# College Student Looking for Hiking Spots with No-Car Access



## upenn_backpacker (Jun 10, 2003)

I'm a student in Philadelphia who is from Colorado and Wyoming.  I'm an avid backpacker and am spending my first summer here in Philadelphia.  During the school year, I can enjoy the city and then go home to get my "backpacking fix" but this year, I'm here, without a car, and desparate for some outdoor activitiy.  After browsing the web and looking for places to go, I would really like to try some hikes in the White Mountain National Forest area.  Is there any way for me to get to any of the trailheads without a car?  I can take greyhound and amtrak to some of the cities, but where I run into a problem (from what I can tell) is actually getting to the trailheads.  Do you guys know of cab services I could take to the trail head, or bus routes that stop within walking distance of some of the trailheads?  Any information would be appreciated.  Thanks guys.

-Ryan Stewart


----------



## pedxing (Jun 10, 2003)

There is a shuttle in the White Mountains.  The schedule is at http://www.outdoors.org/lodging/lodging-shuttle.shtml

I think trailways does stop at one of the places the White Mountain Shuttle stops at.  Hitch-hiking isn't bad in and around the mountains either.

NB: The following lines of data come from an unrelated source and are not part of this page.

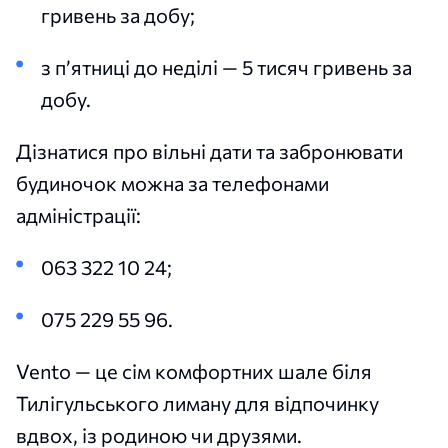
гривень за добу;
з п’ятниці до неділі — 5 тисяч гривень за
добу.
Дізнатися про вільні дати та забронювати
будиночок можна за телефонами
адміністрації:
063 322 10 24;
075 229 55 96.
Vento — це сім комфортних шале біля
Тилігульського лиману для відпочинку
вдвох, із родиною чи друзями.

Also, there are hostels along the AT (for example in Gorham NH and Andover Maine) that will shuttle you to and from the trail.


----------



## voodoochile13 (Jun 11, 2003)

Ryan your message interested me. I am from Wilmington DE. Been heading north in the fall for the past 4 yrs. Typically in a car. Did look up Amtrak and seems that you can take it to Boston then a bus to Lincoln NH. This will put you in Franconia Notch. Very nice area for hiking. Depending on how long you want to stay in the area. Mt Washington is about an hours drive east. May be able to take a bus there, or hitch a ride.


----------



## Mike P. (Jun 12, 2003)

Another bus line leaving from Concord I believe (I want to say Trailways but am unsure, it may be Concord -?????), go to Gorham too which would but you in Carter Range & right next to the Presidentials.  This question comes up from time to time on AMC's site outdoors.org.  You should be able to do a search on their website for the info.

Hiker's Paradise is one of the Hostels in Gorham that shuttles hikers.  They often do this so Thru-hikers can slack pack the Presidentials and Mahoosuc Notch which is some of the hardest & most exposed section of the whole AT. (Slack packing is when multi-day trip backpackers can hike with just a day pack because their gear is waiting for them or being transported up ahead.)  I think they charge a small fee for guest staying at the hostel as the ride is from a friend of theirs.  They are on the www & if you call them they can probably tell you the name of the bus company too.  Nice people, in fact I'm staying there tomorrow night.


----------